"Stanowczo protestujemy przeciw pozwoleniu na stosowanie neonikotynoidów w uprawach rzepaku" - czytamy w liście Polskiego Związku Pszczelarskiego do ministra rolnictwa. Dotarł do niego reporter RMF FM.

"Stanowczo protestujemy przeciw pozwoleniu na stosowanie neonikotynoidów w uprawach rzepaku" - czytamy w liście Polskiego Związku Pszczelarskiego do ministra rolnictwa. Dotarł do niego reporter RMF FM.
Zdjęcie ilustracyjne /Paweł Żuchowski /RMF FM

Od kilkunastu dni rolnicy mogą czasowo stosować szkodliwe dla pszczół substancje. Ostro skrytykowały to organizacje ekologiczne.

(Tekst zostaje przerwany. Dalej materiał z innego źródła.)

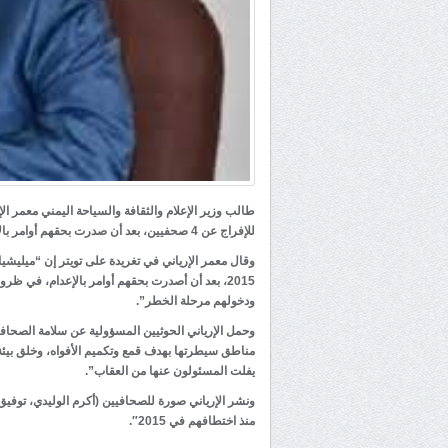
طالب وزير الإعلام والثقافة والسياحة اليمني معمر ال
للإفراج عن 4 صحفيين، بعد أن صدرت بحقهم أوامر بالإعدام.
وقال معمر الإرياني في تغريدة على تويتر إن “ميليشيا
2015، بعد أن أصدرت بحقهم أوامر بالإعدام، في 
ودخولهم مرحلة الخطر”.
وحمل الإرياني الحوثيين المسؤولية عن سلامة الصحاف
مناطق سيطرتها بهدف قمع وتكميم الأفواه، وخلق بيئة 
يفلت المسئولون عنها من العقاب”.
ونشر الإرياني صورة للصحافيين (أكرم الوليدي، توفيق
منذ اختطافهم في 2015″.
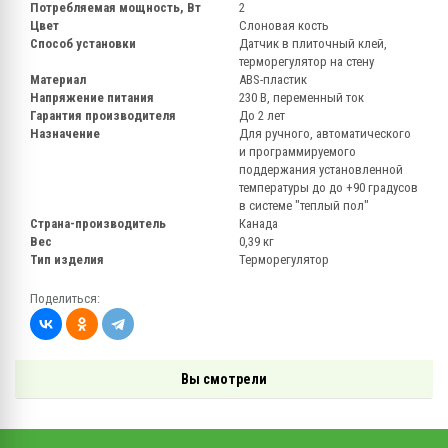
Потребляемая мощность, Вт
2
Цвет
Слоновая кость
Способ установки
Датчик в плиточный клей,
терморегулятор на стену
Материал
ABS-пластик
Напряжение питания
230 В, переменный ток
Гарантия производителя
До 2 лет
Назначение
Для ручного, автоматического
и программируемого
поддержания установленной
температуры до до +90 градусов
в системе "теплый пол"
Страна-производитель
Канада
Вес
0,39 кг
Тип изделия
Терморегулятор
Поделиться:
Вы смотрели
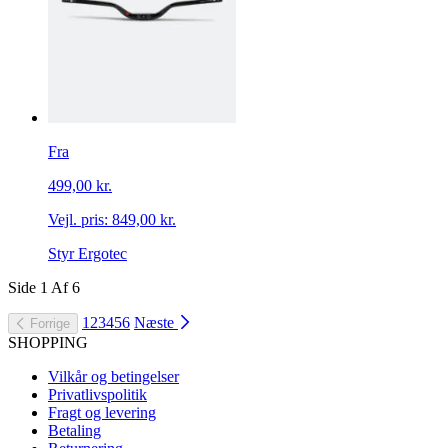
Fra
499,00 kr.
Vejl. pris:
849,00 kr.
Styr Ergotec
Side
1
Af
6
1
2
3
4
5
6
Næste
Forrige
SHOPPING
Vilkår og betingelser
Privatlivspolitik
Fragt og levering
Betaling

Pszczelarze oczekują przede wszystkim cofnięcia zgody i pilnego spotkania z ministrami - rolnictwa Janem Ardanowskim i środowiska Henrykiem Kowalczykiem. Jak argumentują, pozwolenie na używanie neonikotynoidów zostało wydane bez konsultacji ze środowiskiem. I dodają, że pomoc hodowcom rzepaku odbywa się kosztem polskich pszczół.

Minister Ardanowski zapewniał naszego reportera w zeszłym tygodniu, że spotkał się z zainteresowanymi. 

Teraz w liście pszczelarze zaprzeczają i dodają, że o zgodzie na neonikotynoidy dowiedzieli się dopiero 9 lipca, w dniu decyzji resortu.